The 2015 US Conference on AIDS was held September 10-13 in Washington, DC. On the opening day dozens of transgender and gender-nonconforming people seized the stage at the lunchtime plenary session to draw attention to HIV+ gender-variant people.
The group was chanting, We are not gay men! to protest the inclusion of trans women in gay male research and statistics.
Spokeswoman Bamby Salcedo, a Latina trans woman, activist, and subject of the documentary TransVisible, wore combat boots and looked ready for battle as she grabbed the microphone during the unexpected protest at the lunch-time plenary.
The activists were applauded by the audience and welcomed by Paul Kawata, the executive director of the National Minority AIDS Council.
In fact, Salcedo was allowed to speak for nearly 20 minutes as she outlined a list of actions the group called for, including a demand that the federal government set aside research money to study trans women and HIV. Despite the fact that trans women represent one of the highest at-risk populations they are rarely included in HIV studies, and when included they are frequently misgendered as men who have sex with men.
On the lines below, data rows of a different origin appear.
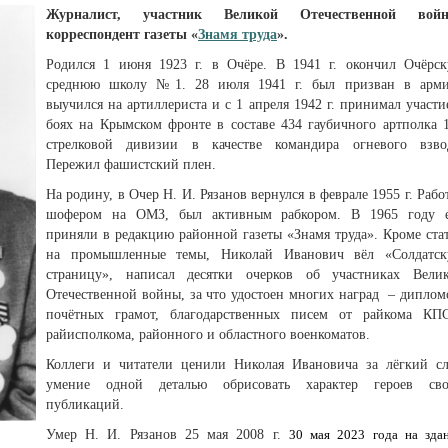
Журналист, участник Великой Отечественной войн
корреспондент газеты «
Знамя труда
».
Родился 1 июня 1923 г. в Очёре. В 1941 г. окончил Очёрс
среднюю школу №1. 28 июля 1941 г. был призван в арм
выучился на артиллериста и с 1 апреля 1942 г. принимал участи
боях на Крымском фронте в составе 434 гаубичного артполка 
стрелковой дивизии в качестве командира огневого взво
Пережил фашистский плен.
На родину, в Очер Н. И. Рязанов вернулся в феврале 1955 г. Рабо
шофером на ОМЗ, был активным рабкором. В 1965 году 
приняли в редакцию районной газеты «Знамя труда». Кроме ста
на промышленные темы, Николай Иванович вёл «Солдатс
страницу», написал десятки очерков об участниках Вели
Отечественной войны, за что удостоен многих наград – диплом
почётных грамот, благодарственных писем от райкома КП
райисполкома, районного и областного военкоматов.
Коллеги и читатели ценили Николая Ивановича за лёгкий сл
умение одной деталью обрисовать характер героев св
публикаций.
Умер Н. И. Рязанов 25 мая 2008 г.
30 мая 2023 года на зда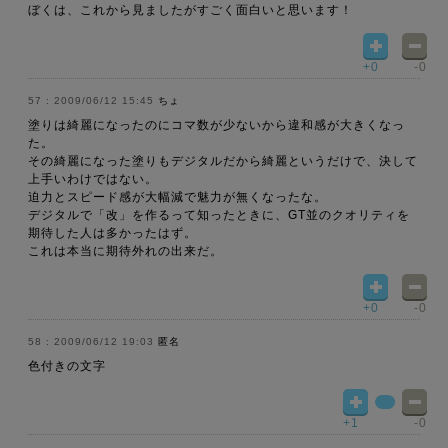
ぼくは、これから見ましたがすごく面白いと思います！
+0
-0
2009/06/12 15:45
ちょ
塗りは綺麗になったのにコマ数が少ないから違和感が大きくなっ
た。
その綺麗になった塗りもデジタルだから綺麗というだけで、決して
上手いわけではない。
迫力とスピード感が大幅減で魅力が無くなったな。
デジタルで「改」を作るって知ったときに、GT並のクオリティを
期待した人は多かったはず。
これは本当に期待外れの出来だ。
+0
-0
2009/06/12 19:03
匿名
色付きの文字
+1
-0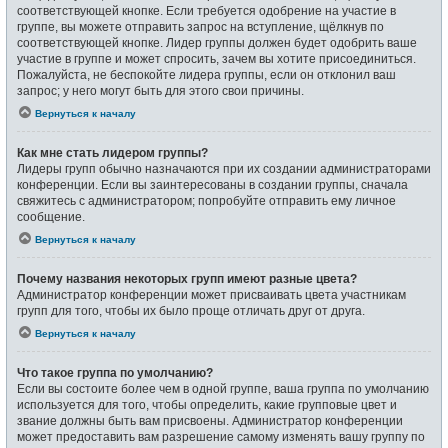
соответствующей кнопке. Если требуется одобрение на участие в
группе, вы можете отправить запрос на вступление, щёлкнув по
соответствующей кнопке. Лидер группы должен будет одобрить ваше
участие в группе и может спросить, зачем вы хотите присоединиться.
Пожалуйста, не беспокойте лидера группы, если он отклонил ваш
запрос; у него могут быть для этого свои причины.
Вернуться к началу
Как мне стать лидером группы?
Лидеры групп обычно назначаются при их создании администраторами
конференции. Если вы заинтересованы в создании группы, сначала
свяжитесь с администратором; попробуйте отправить ему личное
сообщение.
Вернуться к началу
Почему названия некоторых групп имеют разные цвета?
Администратор конференции может присваивать цвета участникам
групп для того, чтобы их было проще отличать друг от друга.
Вернуться к началу
Что такое группа по умолчанию?
Если вы состоите более чем в одной группе, ваша группа по умолчанию
используется для того, чтобы определить, какие групповые цвет и
звание должны быть вам присвоены. Администратор конференции
может предоставить вам разрешение самому изменять вашу группу по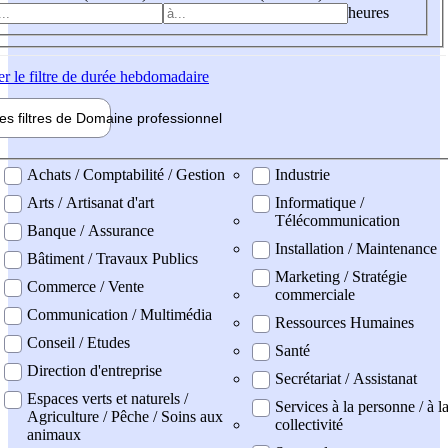
heures
er
le filtre de durée hebdomadaire
les filtres de
Domaine pro
fessionnel
ne professionel
Achats / Comptabilité / Gestion
Industrie
Arts / Artisanat d'art
Informatique /
Télécommunication
Banque / Assurance
Installation / Maintenance
Bâtiment / Travaux Publics
Marketing / Stratégie
Commerce / Vente
commerciale
Communication / Multimédia
Ressources Humaines
Conseil / Etudes
Santé
Direction d'entreprise
Secrétariat / Assistanat
Espaces verts et naturels /
Services à la personne / à l
Agriculture / Pêche / Soins aux
collectivité
animaux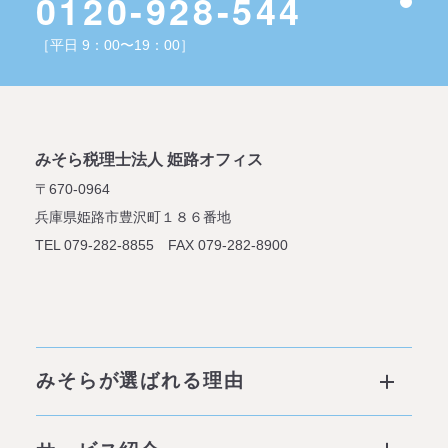
0120-928-544
［平日 9：00〜19：00］
みそら税理士法人 姫路オフィス
〒670-0964
兵庫県姫路市豊沢町１８６番地
TEL 079-282-8855 FAX 079-282-8900
みそらが選ばれる理由
みそらが選ばれる理由 ページトップ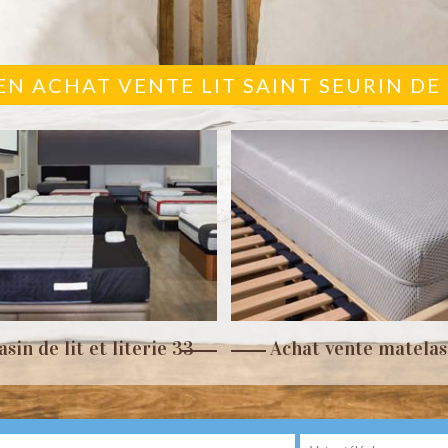
 EN ACHAT VENTE LIT SAINT SEURIN DE
sin de lit et literie 33
Achat vente matelas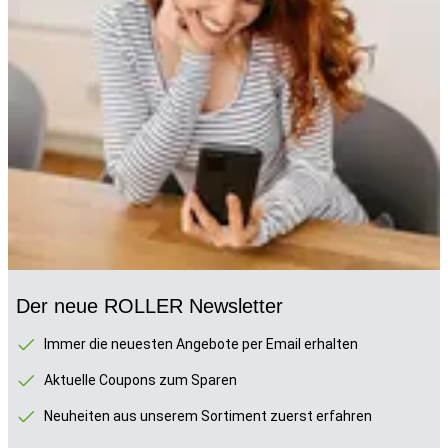
Der neue ROLLER Newsletter
Immer die neuesten Angebote per Email erhalten
Aktuelle Coupons zum Sparen
Neuheiten aus unserem Sortiment zuerst erfahren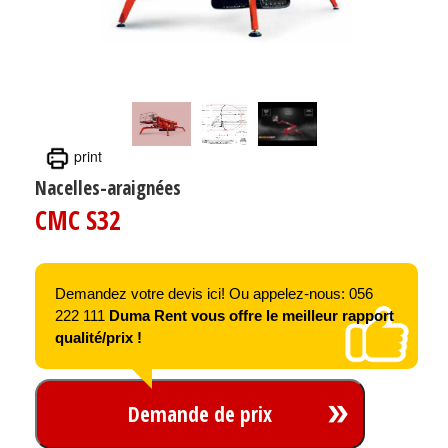
print
Nacelles-araignées
CMC S32
Demandez votre devis ici! Ou appelez-nous: 056
222 111
Duma Rent vous offre le meilleur rapport
qualité/prix !
Demande de prix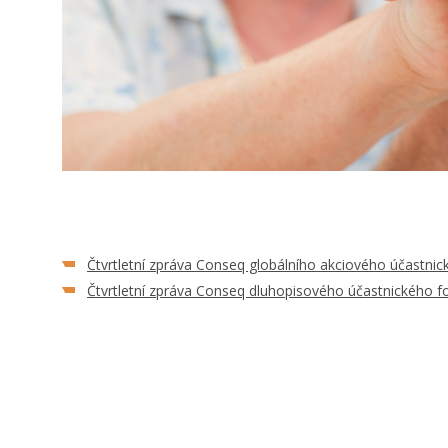
Čtvrtletní zpráva Conseq globálního akciového účastni
Čtvrtletní zpráva Conseq dluhopisového účastnického f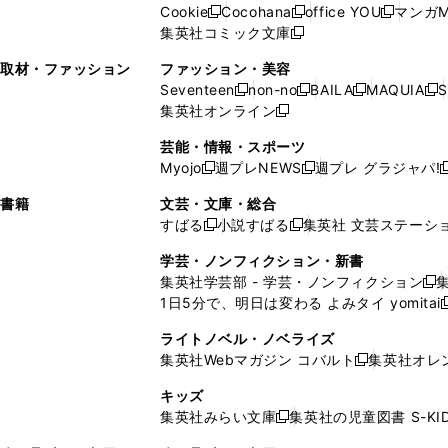
ウ
い
ウ
い
ド
ウ
ド
Cookie
Cocohana
office YOU
マンガM
く
く
新
新
新
ィ
ウ
ィ
ウ
ウ
で
ウ
集英社コミック文庫
し
新
し
し
ン
ィ
ン
ィ
で
開
で
い
し
い
い
ド
ン
ド
ン
取材・ファッション
ファッション・美容
開
く
開
ウ
い
ウ
ウ
ウ
ド
ウ
ド
Seventeen
non-no
BAILA
MAQUIA
S
く
く
新
新
新
新
ィ
ウ
ィ
ィ
で
ウ
で
ウ
集英社オンライン
し
新
し
し
し
ン
ィ
ン
ン
開
で
開
で
い
し
い
い
い
ド
ン
ド
ド
芸能・情報・スポーツ
く
開
く
開
ウ
い
ウ
ウ
ウ
ウ
ド
ウ
ウ
Myojo
週プレNEWS
週プレ グラジャパ!
く
く
新
新
新
ィ
ウ
ィ
ィ
ィ
で
ウ
で
で
し
し
ン
ィ
ン
ン
ン
書籍
文芸・文庫・総合
開
で
開
開
い
い
ド
ン
ド
ド
ド
すばる
小説すばる
集英社 文芸ステーシ
く
開
く
く
新
新
ウ
ウ
ウ
ド
ウ
ウ
ウ
く
し
し
ィ
ィ
学芸・ノンフィクション・新書
で
ウ
で
で
で
い
い
ン
ン
集英社学芸部 - 学芸・ノンフィクション
開
で
開
開
開
新
ウ
ウ
ド
ド
1日5分で、明日は変わる よみタイ yomitai
く
開
く
く
く
し
新
ィ
ィ
ウ
ウ
く
い
ン
ン
ライトノベル・ノベライズ
で
で
ウ
ド
ド
集英社Webマガジン コバルト
集英社オレ
開
開
新
ィ
ウ
ウ
く
く
し
ン
キッズ
で
で
い
ド
集英社みらい文庫
集英社の児童図書 S-KID
開
開
新
ウ
ウ
く
く
し
ィ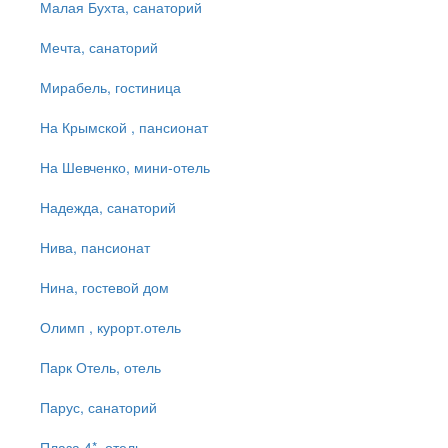
Малая Бухта, санаторий
Мечта, санаторий
Мирабель, гостиница
На Крымской , пансионат
На Шевченко, мини-отель
Надежда, санаторий
Нива, пансионат
Нина, гостевой дом
Олимп , курорт.отель
Парк Отель, отель
Парус, санаторий
Плаза 4*, отель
We’re a vast community of diverse people who we don’t always understand but love anyway. It’s that courage to stand up to put your ass on line. If you’re not willing to put your ass on the line, this is not the movement for you.
Bamby, watching your anger and your passion nearly brought me to tears.
–Former Director of the Office of National AIDS Policy Jeffrey Crowley
One of the scheduled speakers at the Plenary was Noël Gordon, Foundation Project Manager at the
Human Rights Campaign.
I challenge all of us to do something to help end the epidemic of HIV and the violence affecting the transgender community in this country and around the world.
The current Director of ONAP is Douglas Brooks. He was in the room when the protest took place. It was aimed at ONAP”S recently released new and updated National AIDS Strategy.
In the previous HIV/AIDS strategy, the trans community was mentioned. Things were supposed to be implemented, but that never happened.
The new plan abandons the trans-specific strategies altogether, essentially erasing the unique experiences of transgender people with HIV, what Salcedo describes as “structural violence.”
The primary demand was thus to collect data specifically about the experience of transgender people with HIV.”We recommended collecting data on transgender people ten years ago,” Salcedo explained, noting that it still hasn’t happened. “We need to have ways of collecting data that are specific to our communities,” which continue to be marginalized. According to the 2011 National Transgender Discrimination Survey, trans people reported HIV infection at four times the national average, with rates even higher for trans people of color.
Unfortunately, we live in a society where we play the numbers game. Trans people and people of color, our community is non-existent [in the data]. There’s no way to prove the needs of people. Numbers should be collected about our existence and our needs.
We have to intentionally invest in the lives of transgender people. If there’s no research, we’re nonexistent.
Megan McLemore at Human Rights Watch says it is not only trans women who are omitted from the ONAP Strategy.
Sex workers, who world-wide are HIV infected at 12 times the general adult population, are virtually invisible to the new plan.
The revised version uses the term “sex worker” only twice, both times in discussion of stigma that “can” attach to issues such as substance use, mental health, gender identity and “sex work.”
Its omission from the extensive section on violence against women is most puzzling, as the primary factor that increases sex workers’ HIV risk is violence.
With regard to transgender women, the new Strategy does improve on the old in some respects. The document cites the alarmingly high prevalence (nearly 30% in some studies) of HIV among transgender women in the U.S., and urges addressing violence against transgender women “by research and programmatic activities.” But this falls far short of the full-court press that is needed for a community in crisis; facing high rates of poverty, homelessness and every other social determinant associated with HIV risk; and experiencing more homicides through mid-August 2015 than in all of 2014.
The updated Strategy also fails to address the evidence that, although transgender women face discrimination and violence from a variety of sources, the criminal justice system is a primary intersection of violence and HIV. According to the Bureau of Justice Statistics, 34% of transgender adult inmates reported sexual victimization in U.S. prisons and jails between 2007 and 2012.